▼▼▼

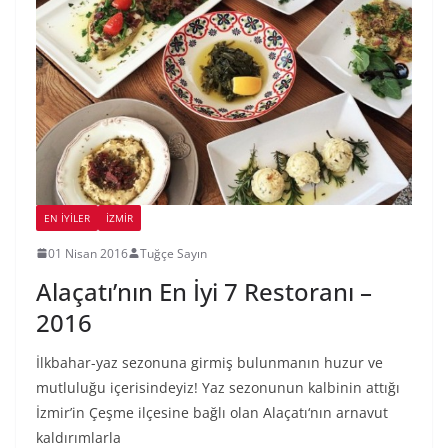
EN İYILER
İZMIR
01 Nisan 2016
Tuğçe Sayın
Alaçatı’nın En İyi 7 Restoranı –
2016
İlkbahar-yaz sezonuna girmiş bulunmanın huzur ve
mutluluğu içerisindeyiz! Yaz sezonunun kalbinin attığı
İzmir’in Çeşme ilçesine bağlı olan Alaçatı‘nın arnavut
kaldırımlarla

▲▲▲

Return each line from the records that includes the word "Alaçatı".

Alaçatı’nın En İyi 7 Restoranı –
İzmir’in Çeşme ilçesine bağlı olan Alaçatı‘nın arnavut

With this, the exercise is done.